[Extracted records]
--
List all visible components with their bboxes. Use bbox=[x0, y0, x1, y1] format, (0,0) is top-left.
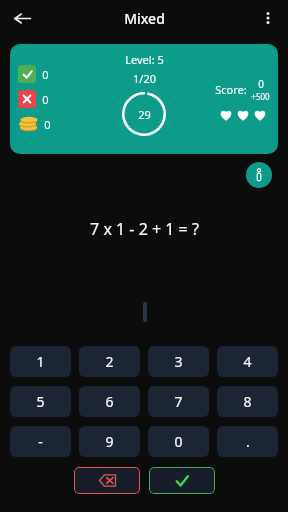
staticText: 4 bbox=[243, 352, 252, 371]
button[interactable]: 0 bbox=[148, 426, 209, 457]
button[interactable]: 6 bbox=[79, 386, 140, 417]
button[interactable]: Submit answer bbox=[149, 467, 215, 494]
button[interactable]: . bbox=[217, 426, 278, 457]
staticText: 8 bbox=[243, 392, 252, 411]
button[interactable]: 1 bbox=[10, 346, 71, 377]
staticText: 5 bbox=[36, 392, 45, 411]
staticText: 0 bbox=[42, 67, 49, 82]
staticText: 1 bbox=[36, 352, 45, 371]
staticText: - bbox=[38, 432, 43, 451]
staticText: 6 bbox=[105, 392, 114, 411]
staticText: 3 bbox=[174, 352, 183, 371]
staticText: 7 x 1 - 2 + 1 = ? bbox=[90, 218, 199, 240]
button[interactable]: 5 bbox=[10, 386, 71, 417]
staticText: 0 bbox=[42, 92, 49, 107]
staticText: Mixed bbox=[124, 9, 165, 28]
staticText: Score: bbox=[215, 82, 247, 97]
button[interactable]: 4 bbox=[217, 346, 278, 377]
staticText: 0 bbox=[174, 432, 183, 451]
button[interactable]: 9 bbox=[79, 426, 140, 457]
button[interactable]: 8 bbox=[217, 386, 278, 417]
button[interactable]: Delete bbox=[74, 467, 140, 494]
button[interactable]: Info bbox=[246, 162, 272, 188]
button[interactable]: 2 bbox=[79, 346, 140, 377]
staticText: 29 bbox=[138, 107, 151, 122]
staticText: 9 bbox=[105, 432, 114, 451]
staticText: 0 bbox=[44, 117, 51, 132]
staticText: Level: 5 bbox=[125, 52, 164, 67]
button[interactable]: - bbox=[10, 426, 71, 457]
staticText: 2 bbox=[105, 352, 114, 371]
button[interactable]: More options bbox=[254, 4, 282, 32]
button[interactable]: 7 bbox=[148, 386, 209, 417]
button[interactable]: 3 bbox=[148, 346, 209, 377]
staticText: +500 bbox=[251, 91, 270, 102]
staticText: . bbox=[246, 432, 250, 451]
button[interactable]: Back bbox=[8, 4, 36, 32]
staticText: 7 bbox=[174, 392, 183, 411]
staticText: 1/20 bbox=[133, 71, 156, 86]
staticText: 0 bbox=[258, 77, 264, 91]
--
## What you should do:
Only the text is to be copied: please reproduce the records exactly and drop the pictures.

## Answer box:
List all visible components with their bboxes. Use bbox=[x0, y0, x1, y1] format, (0,0) is top-left.
staticText: 4 bbox=[243, 352, 252, 371]
button[interactable]: 0 bbox=[148, 426, 209, 457]
button[interactable]: 6 bbox=[79, 386, 140, 417]
button[interactable]: Submit answer bbox=[149, 467, 215, 494]
button[interactable]: . bbox=[217, 426, 278, 457]
staticText: 8 bbox=[243, 392, 252, 411]
button[interactable]: 1 bbox=[10, 346, 71, 377]
staticText: 5 bbox=[36, 392, 45, 411]
staticText: 0 bbox=[42, 67, 49, 82]
staticText: 1 bbox=[36, 352, 45, 371]
staticText: - bbox=[38, 432, 43, 451]
staticText: 6 bbox=[105, 392, 114, 411]
staticText: 3 bbox=[174, 352, 183, 371]
staticText: 7 x 1 - 2 + 1 = ? bbox=[90, 218, 199, 240]
button[interactable]: 5 bbox=[10, 386, 71, 417]
staticText: 0 bbox=[42, 92, 49, 107]
staticText: Mixed bbox=[124, 9, 165, 28]
staticText: Score: bbox=[215, 82, 247, 97]
button[interactable]: 4 bbox=[217, 346, 278, 377]
staticText: 0 bbox=[174, 432, 183, 451]
button[interactable]: 9 bbox=[79, 426, 140, 457]
button[interactable]: 8 bbox=[217, 386, 278, 417]
button[interactable]: Delete bbox=[74, 467, 140, 494]
button[interactable]: Info bbox=[246, 162, 272, 188]
button[interactable]: 2 bbox=[79, 346, 140, 377]
staticText: 29 bbox=[138, 107, 151, 122]
staticText: 9 bbox=[105, 432, 114, 451]
staticText: 0 bbox=[44, 117, 51, 132]
staticText: Level: 5 bbox=[125, 52, 164, 67]
button[interactable]: - bbox=[10, 426, 71, 457]
staticText: 2 bbox=[105, 352, 114, 371]
button[interactable]: More options bbox=[254, 4, 282, 32]
button[interactable]: 7 bbox=[148, 386, 209, 417]
button[interactable]: 3 bbox=[148, 346, 209, 377]
staticText: +500 bbox=[251, 91, 270, 102]
staticText: . bbox=[246, 432, 250, 451]
button[interactable]: Back bbox=[8, 4, 36, 32]
staticText: 7 bbox=[174, 392, 183, 411]
staticText: 1/20 bbox=[133, 71, 156, 86]
staticText: 0 bbox=[258, 77, 264, 91]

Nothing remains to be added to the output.